# the best in sci fi entertainment??



## astounding (Nov 25, 2004)

has anyone ever read or currently have a subscription to analog science fiction and fact magazine? many popular authors of our time have started their careers with this magazine, It was started out in the twenties, and I recently got a subscription, I must say it is an excellent source of reading material, an to any of you who want to check it out look at this:  analogsf.com 
Does anyone else here have a preference to books or magz?  If so let me know even if it is the afore mentioned analog science fiction and fact magazine.  thanks


----------



## Foxbat (Nov 25, 2004)

I used to subscribe to Omni a few years back. It usually carried a Science Fiction short story and had loads of useful (and useless) info. It was definitely my kind of mag.

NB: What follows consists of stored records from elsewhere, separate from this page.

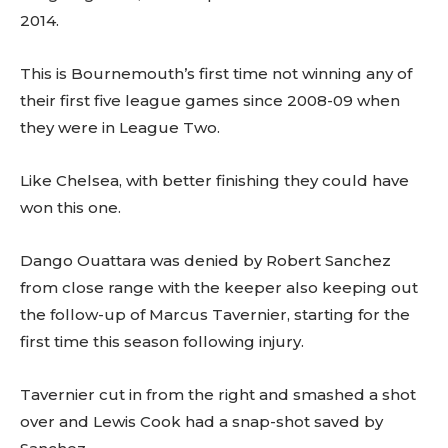
2014.
This is Bournemouth’s first time not winning any of
their first five league games since 2008-09 when
they were in League Two.
Like Chelsea, with better finishing they could have
won this one.
Dango Ouattara was denied by Robert Sanchez
from close range with the keeper also keeping out
the follow-up of Marcus Tavernier, starting for the
first time this season following injury.
Tavernier cut in from the right and smashed a shot
over and Lewis Cook had a snap-shot saved by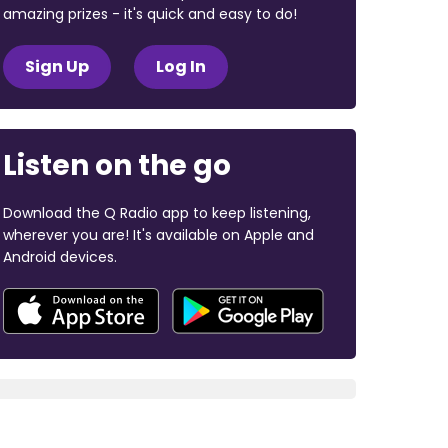
amazing prizes - it's quick and easy to do!
Sign Up
Log In
Listen on the go
Download the Q Radio app to keep listening,
wherever you are! It's available on Apple and
Android devices.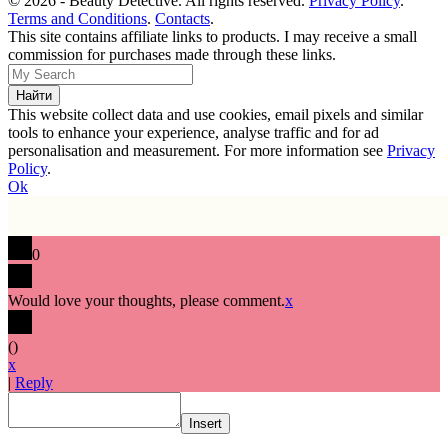
© 2026 - Beauty Detective. All rights reserved.
Privacy Policy
.
Terms and Conditions
.
Contacts
.
This site contains affiliate links to products. I may receive a small
commission for purchases made through these links.
This website collect data and use cookies, email pixels and similar
tools to enhance your experience, analyse traffic and for ad
personalisation and measurement. For more information see
Privacy
Policy
.
Ok
0
Would love your thoughts, please comment.
x
(
)
x
|
Reply
Insert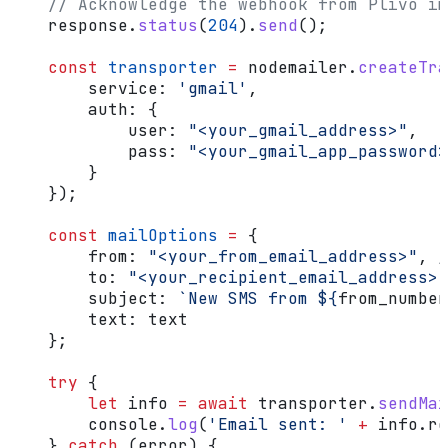
    // Acknowledge the webhook from Plivo im
    response
.
status
(
204
).
send
();
    const
 transporter
 =
 nodemailer
.
createTra
        service:
 'gmail'
,
        auth:
 {
            user:
 "<your_gmail_address>"
,
            pass:
 "<your_gmail_app_password>
        }
    });
    const
 mailOptions
 =
 {
        from:
 "<your_from_email_address>"
, 
/
        to:
 "<your_recipient_email_address>"
        subject:
 `New SMS from 
${
from_number
        text:
 text
    };
    try
 {
        let
 info
 =
 await
 transporter
.
sendMai
        console
.
log
(
'Email sent: '
 +
 info
.
re
    } 
catch
 (
error
) {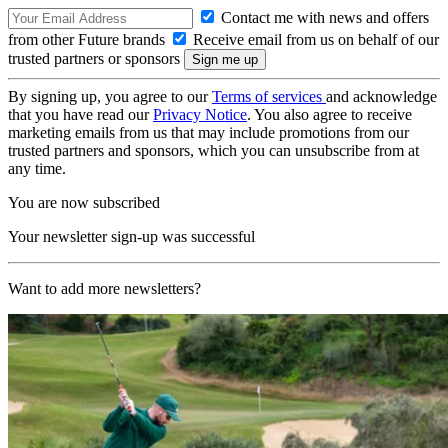
Contact me with news and offers
from other Future brands
Receive email from us on behalf of our
trusted partners or sponsors
By signing up, you agree to our
Terms of services
and acknowledge
that you have read our
Privacy Notice
. You also agree to receive
marketing emails from us that may include promotions from our
trusted partners and sponsors, which you can unsubscribe from at
any time.
You are now subscribed
Your newsletter sign-up was successful
Want to add more newsletters?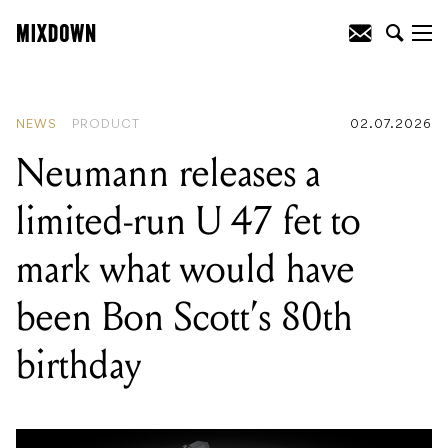
READING
:
Klowra condenses its
powerful digital engine into a new
compact pedal series
NEWS
PRODUCT
02.07.2026
Neumann releases a
limited-run U 47 fet to
mark what would have
been Bon Scott’s 80th
birthday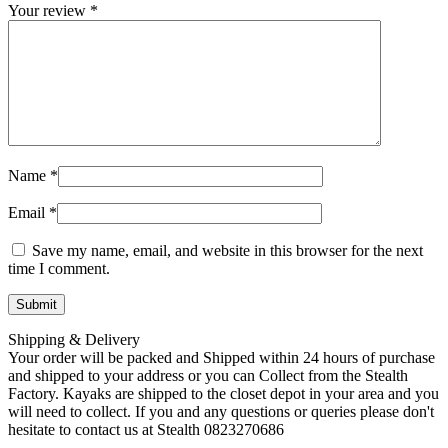
Your review
*
Name
*
Email
*
Save my name, email, and website in this browser for the next
time I comment.
Shipping & Delivery
Your order will be packed and Shipped within 24 hours of purchase
and shipped to your address or you can Collect from the Stealth
Factory. Kayaks are shipped to the closet depot in your area and you
will need to collect. If you and any questions or queries please don't
hesitate to contact us at Stealth 0823270686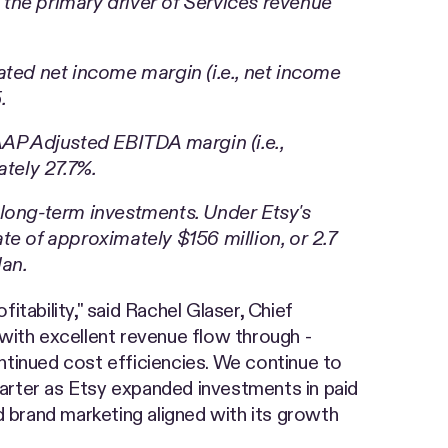
the primary driver of Services revenue
ted net income margin (i.e., net income
.
P Adjusted EBITDA margin (i.e.,
tely 27.7%.
d long-term investments. Under Etsy's
e of approximately $156 million, or 2.7
lan.
tability," said Rachel Glaser, Chief
with excellent revenue flow through -
ntinued cost efficiencies. We continue to
arter as Etsy expanded investments in paid
brand marketing aligned with its growth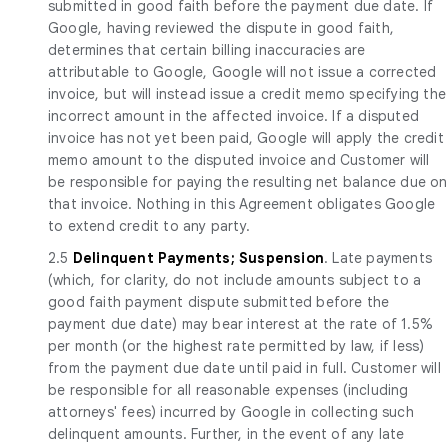
submitted in good faith before the payment due date. If
Google, having reviewed the dispute in good faith,
determines that certain billing inaccuracies are
attributable to Google, Google will not issue a corrected
invoice, but will instead issue a credit memo specifying the
incorrect amount in the affected invoice. If a disputed
invoice has not yet been paid, Google will apply the credit
memo amount to the disputed invoice and Customer will
be responsible for paying the resulting net balance due on
that invoice. Nothing in this Agreement obligates Google
to extend credit to any party.
2.5
Delinquent Payments; Suspension
. Late payments
(which, for clarity, do not include amounts subject to a
good faith payment dispute submitted before the
payment due date) may bear interest at the rate of 1.5%
per month (or the highest rate permitted by law, if less)
from the payment due date until paid in full. Customer will
be responsible for all reasonable expenses (including
attorneys' fees) incurred by Google in collecting such
delinquent amounts. Further, in the event of any late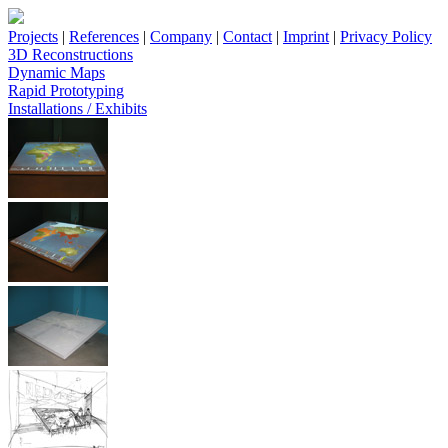
Projects
|
References
|
Company
|
Contact
|
Imprint
|
Privacy Policy
3D Reconstructions
Dynamic Maps
Rapid Prototyping
Installations / Exhibits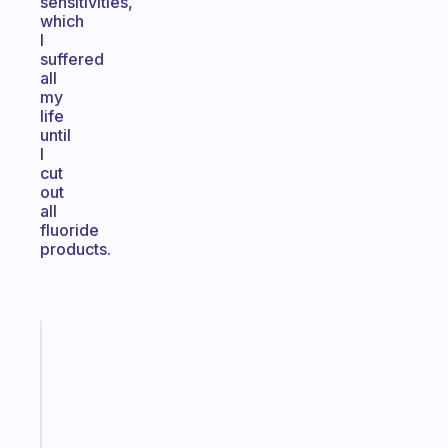
sensitivities,
which
I
suffered
all
my
life
until
I
cut
out
all
fluoride
products.
Fabulous
A
gentle
reminder
for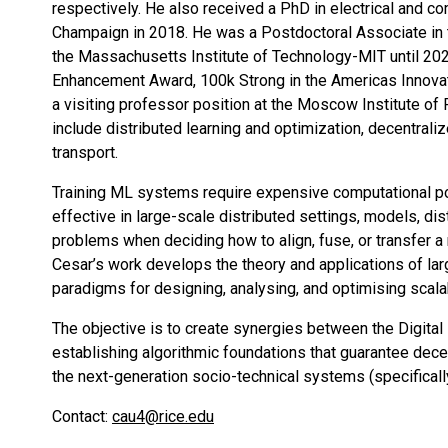
respectively. He also received a PhD in electrical and com
Champaign in 2018. He was a Postdoctoral Associate in 
the Massachusetts Institute of Technology-MIT until 2020
Enhancement Award, 100k Strong in the Americas Innova
a visiting professor position at the Moscow Institute of
include distributed learning and optimization, decentrali
transport.
Training ML systems require expensive computational pow
effective in large-scale distributed settings, models, d
problems when deciding how to align, fuse, or transfer a 
Cesar’s work develops the theory and applications of la
paradigms for designing, analysing, and optimising scala
The objective is to create synergies between the Digita
establishing algorithmic foundations that guarantee decent
the next-generation socio-technical systems (specifically
Contact:
cau4@rice.edu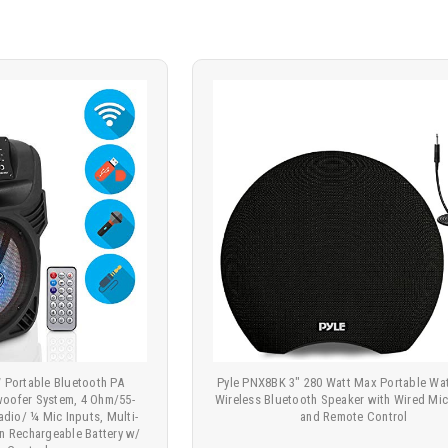
 Portable Bluetooth PA
Pyle PNX8BK 3" 280 Watt Max Portable Wa
woofer System, 4 Ohm/55-
Wireless Bluetooth Speaker with Wired Mi
io/ ¼ Mic Inputs, Multi-
and Remote Control
-in Rechargeable Battery w/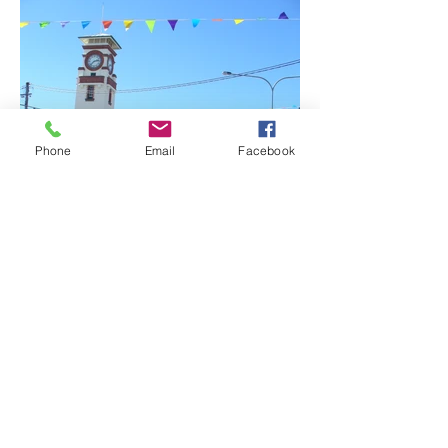
Phone
Email
Facebook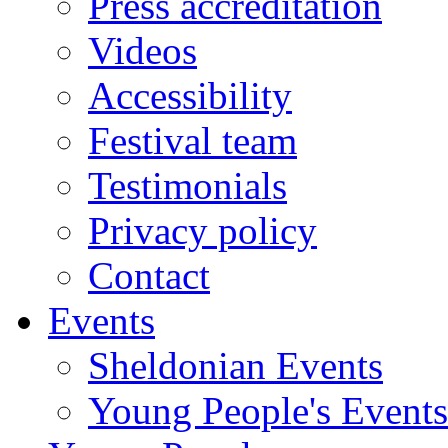
Press accreditation
Videos
Accessibility
Festival team
Testimonials
Privacy policy
Contact
Events
Sheldonian Events
Young People's Events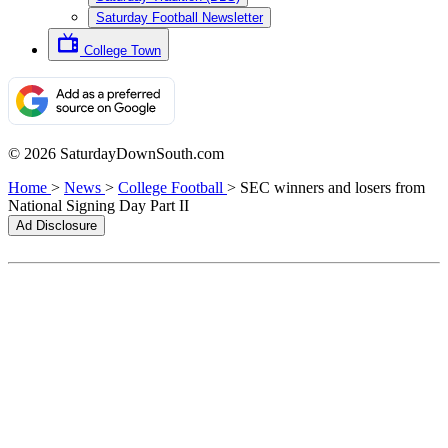
Saturday Football Newsletter
College Town
© 2026 SaturdayDownSouth.com
Home
>
News
>
College Football
>
SEC winners and losers from
National Signing Day Part II
Ad Disclosure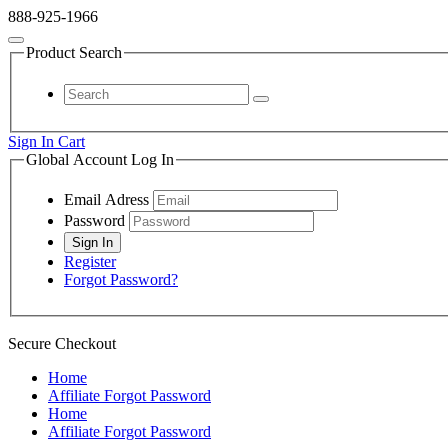
888-925-1966
Product Search
Sign In
Cart
Global Account Log In
Email Adress
Password
Register
Forgot Password?
Secure Checkout
Home
Affiliate Forgot Password
Home
Affiliate Forgot Password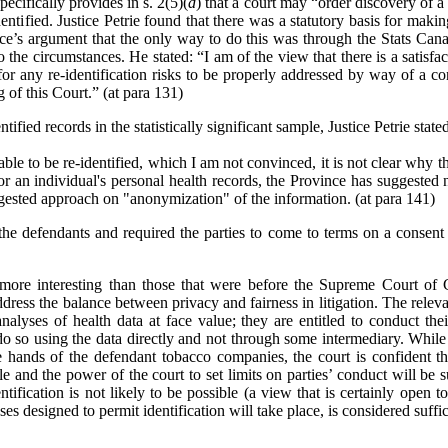
ecifically provides in s. 2(5)(
d
) that a court may
“
order discovery of a 
ntified. Justice Petrie found that there was a statutory basis for makin
nce’s argument that the only way to do this was through the Stats Can
o the circumstances. He stated: “I am of the view that there is a satisf
r any re-identification risks to be properly addressed by way of a con
 of this Court.” (at para 131)
ified records in the statistically significant sample, Justice Petrie state
ble to be re-identified, which I am not convinced, it is not clear why th
for an individual's personal health records, the Province has suggested 
ggested approach on "anonymization" of the information. (at para 141)
the defendants and required the parties to come to terms on a consent 
e more interesting than those that were before the Supreme Court of
address the balance between privacy and fairness in litigation. The releva
analyses of health data at face value; they are entitled to conduct thei
do so using the data directly and not through some intermediary. While t
hands of the defendant tobacco companies, the court is confident that
e and the power of the court to set limits on parties’ conduct will be s
ntification is not likely to be possible (a view that is certainly open t
ses designed to permit identification will take place, is considered suffic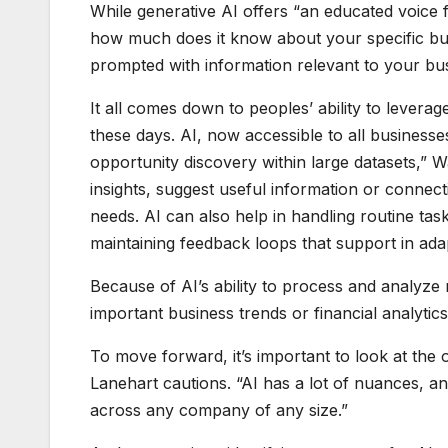
While generative AI offers “an educated voice f
how much does it know about your specific bus
prompted with information relevant to your busi
It all comes down to peoples’ ability to levera
these days. AI, now accessible to all businesses
opportunity discovery within large datasets,” W
insights, suggest useful information or connec
needs. AI can also help in handling routine ta
maintaining feedback loops that support in ada
Because of AI’s ability to process and analyze
important business trends or financial analytics
To move forward, it’s important to look at the 
Lanehart cautions. “AI has a lot of nuances, an
across any company of any size.”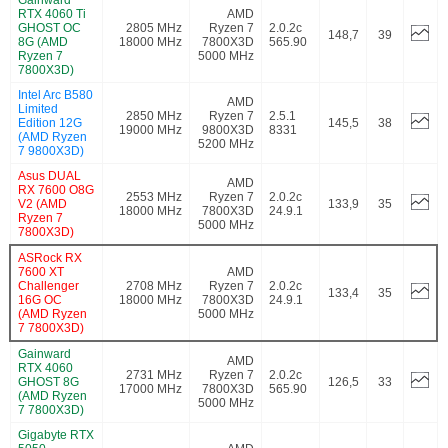
RTX 4060 Ti
AMD
GHOST OC
2805 MHz
Ryzen 7
2.0.2c
148,7
39
8G (AMD
18000 MHz
7800X3D
565.90
Ryzen 7
5000 MHz
7800X3D)
Intel Arc B580
AMD
Limited
2850 MHz
Ryzen 7
2.5.1
Edition 12G
145,5
38
19000 MHz
9800X3D
8331
(AMD Ryzen
5200 MHz
7 9800X3D)
Asus DUAL
AMD
RX 7600 O8G
2553 MHz
Ryzen 7
2.0.2c
V2 (AMD
133,9
35
18000 MHz
7800X3D
24.9.1
Ryzen 7
5000 MHz
7800X3D)
ASRock RX
7600 XT
AMD
Challenger
2708 MHz
Ryzen 7
2.0.2c
133,4
35
16G OC
18000 MHz
7800X3D
24.9.1
(AMD Ryzen
5000 MHz
7 7800X3D)
Gainward
AMD
RTX 4060
2731 MHz
Ryzen 7
2.0.2c
GHOST 8G
126,5
33
17000 MHz
7800X3D
565.90
(AMD Ryzen
5000 MHz
7 7800X3D)
Gigabyte RTX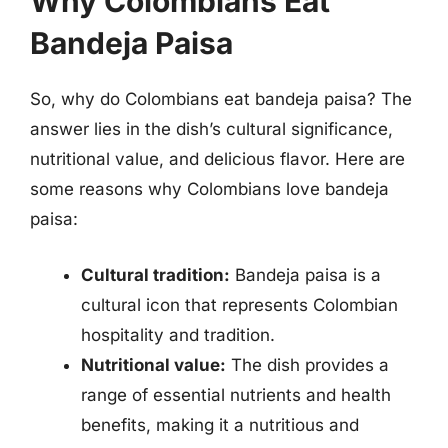
Why Colombians Eat
Bandeja Paisa
So, why do Colombians eat bandeja paisa? The
answer lies in the dish’s cultural significance,
nutritional value, and delicious flavor. Here are
some reasons why Colombians love bandeja
paisa:
Cultural tradition:
Bandeja paisa is a
cultural icon that represents Colombian
hospitality and tradition.
Nutritional value:
The dish provides a
range of essential nutrients and health
benefits, making it a nutritious and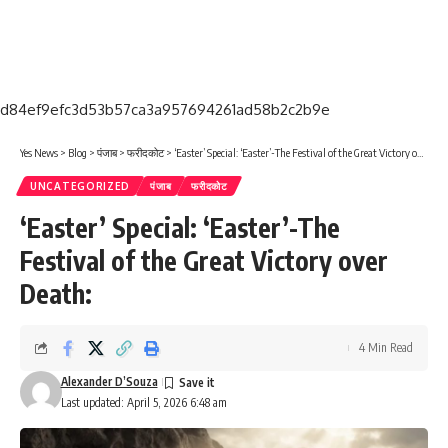
d84ef9efc3d53b57ca3a957694261ad58b2c2b9e
Yes News
>
Blog
>
पंजाब
>
फरीदकोट
>
‘Easter’ Special: ‘Easter’-The Festival of the Great Victory over Death:
UNCATEGORIZED
पंजाब
फरीदकोट
‘Easter’ Special: ‘Easter’-The
Festival of the Great Victory over
Death:
4 Min Read
Alexander D’Souza
Last updated: April 5, 2026 6:48 am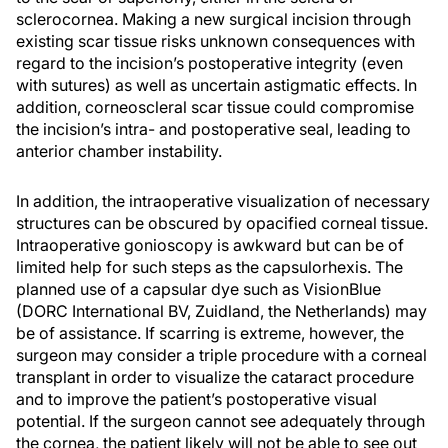
sclerocornea. Making a new surgical incision through
existing scar tissue risks unknown consequences with
regard to the incision’s postoperative integrity (even
with sutures) as well as uncertain astigmatic effects. In
addition, corneoscleral scar tissue could compromise
the incision’s intra- and postoperative seal, leading to
anterior chamber instability.
In addition, the intraoperative visualization of necessary
structures can be obscured by opacified corneal tissue.
Intraoperative gonioscopy is awkward but can be of
limited help for such steps as the capsulorhexis. The
planned use of a capsular dye such as VisionBlue
(DORC International BV, Zuidland, the Netherlands) may
be of assistance. If scarring is extreme, however, the
surgeon may consider a triple procedure with a corneal
transplant in order to visualize the cataract procedure
and to improve the patient’s postoperative visual
potential. If the surgeon cannot see adequately through
the cornea, the patient likely will not be able to see out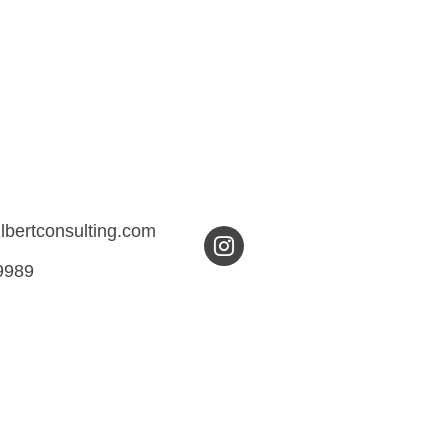
ilbertconsulting.com
9989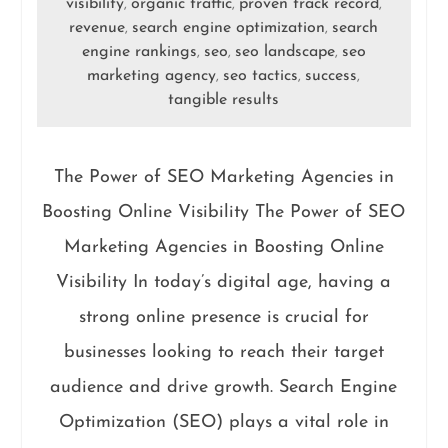
visibility
organic traffic
proven track record
,
,
,
revenue
search engine optimization
search
,
,
engine rankings
seo
seo landscape
seo
,
,
,
marketing agency
seo tactics
success
,
,
,
tangible results
The Power of SEO Marketing Agencies in
Boosting Online Visibility The Power of SEO
Marketing Agencies in Boosting Online
Visibility In today’s digital age, having a
strong online presence is crucial for
businesses looking to reach their target
audience and drive growth. Search Engine
Optimization (SEO) plays a vital role in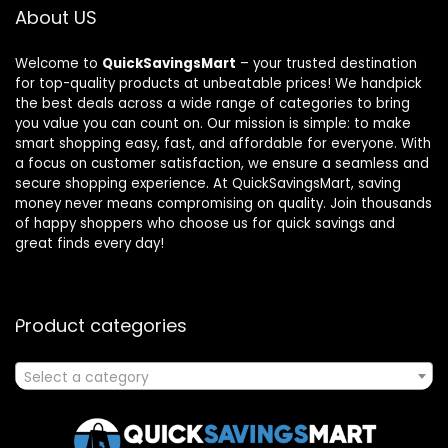
About US
Welcome to
QuickSavingsMart
– your trusted destination
for top-quality products at unbeatable prices! We handpick
the best deals across a wide range of categories to bring
you value you can count on. Our mission is simple: to make
smart shopping easy, fast, and affordable for everyone. With
a focus on customer satisfaction, we ensure a seamless and
secure shopping experience. At QuickSavingsMart, saving
money never means compromising on quality. Join thousands
of happy shoppers who choose us for quick savings and
great finds every day!
Product categories
Select a category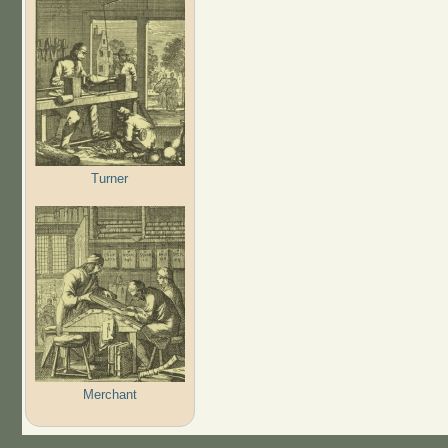
Turner
Merchant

On the whole though, if I want to read short fiction, I prefer anthologies. I suppose what I'm trying to say is that I prefer books myself. It's no criticism of the mags (they have done the genre a magnificent service over the years) it's just my preference. To put it simply: if it keeps Sci-Fi alive, I'll support it


----------



## astounding (Nov 26, 2004)

but did you know that most writers start their careers by first selling to short stories to magazines?  I know everyone has their opinion, but I find it rather enjoyable to have a subscription to a magazine, read the short stories by the authors, you'd be surprised how young most of them are, and yet fully I expect to see alot of their names on the covers of a book some day.  I do concur however, I also prefer books as well.  I just like to see what other writers come up with, every story no matter how long or short weaves through the mind of the writer and is expressed onto paper the best that writer knows how, I kinda like to make their stories better in my own mind and contemplate what could have been done better, it is satisfying when the writer writes back and says that your input has an effect on his writing.


----------



## erickad71 (Nov 29, 2004)

I don't have a subscription to Analog. I do have subscriptions to Asimov's and F&SF though. They are usually quite enjoyable reads, although it can be hit and miss at times.


----------



## Quest (Dec 21, 2004)

I used to read Omni as well, then fell out of it. I prefer short stories of late. Time is a big factor, plus I personally think that a number of longer form stories would have been better as short stories anyway.


----------



## Brian G Turner (Dec 21, 2004)

I definitely need to start subscribing to some of this bigger magazines - the fact that I haven't means I'm very ignorant about a key niche are of the SFF genre.


----------



## littlemissattitude (Dec 21, 2004)

I really, really, really miss _Omni_.


----------



## Foxbat (Dec 21, 2004)

I believe Omni is still available as an online only mag


----------